Working on behalf of NHS England, we used OpenSAFELY data encompassing 96% of the English population. We measured the proportion of people with a recorded code for long COVID, overall and by demographic factors, electronic health record software system, and week. We also measured variation in recording amongst practices.


Long COVID was recorded for 23,273 people. Coding was unevenly distributed amongst practices, with 26.7% of practices having not used the codes at all. Regional variation was high, ranging between 20.3 per 100,000 people for East of England (95% confidence interval 19.3-21.4) and 55.6 in London (95% CI 54.1-57.1). The rate was higher amongst women (52.1, 95% CI 51.3-52.9) compared to men (28.1, 95% CI 27.5-28.7), and higher amongst practices using EMIS software (53.7, 95% CI 52.9-54.4) compared to TPP software (20.9, 95% CI 20.3-21.4).

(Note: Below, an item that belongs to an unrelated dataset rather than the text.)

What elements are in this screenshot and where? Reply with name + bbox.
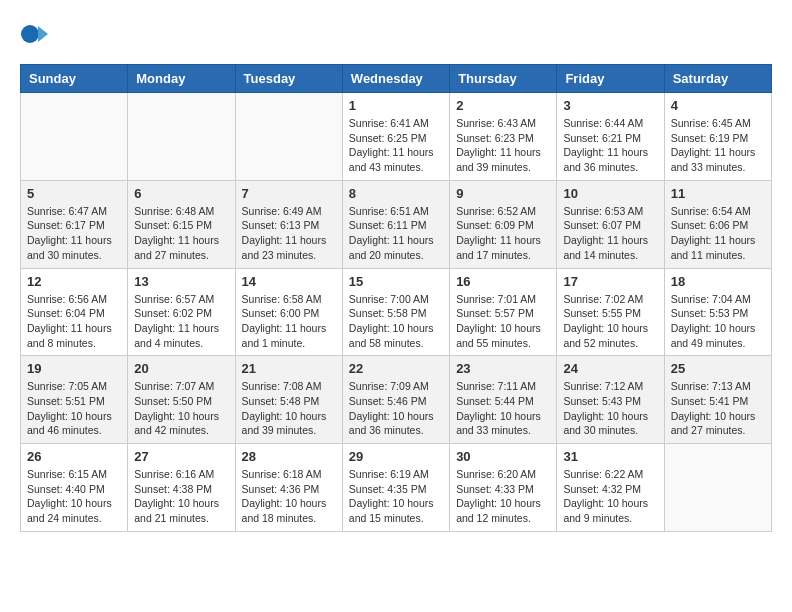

Long COVID coding in primary care is low compared with early reports of long COVID prevalence. This may reflect under-coding, sub-optimal communication of clinical terms, under-diagnosis, a true low prevalence of long COVID diagnosed by clinicians, or a combination of factors. We recommend increased awareness of diagnostic codes, to facilitate research and planning of services; and surveys of clinicians’ experiences, to complement ongoing patient surveys.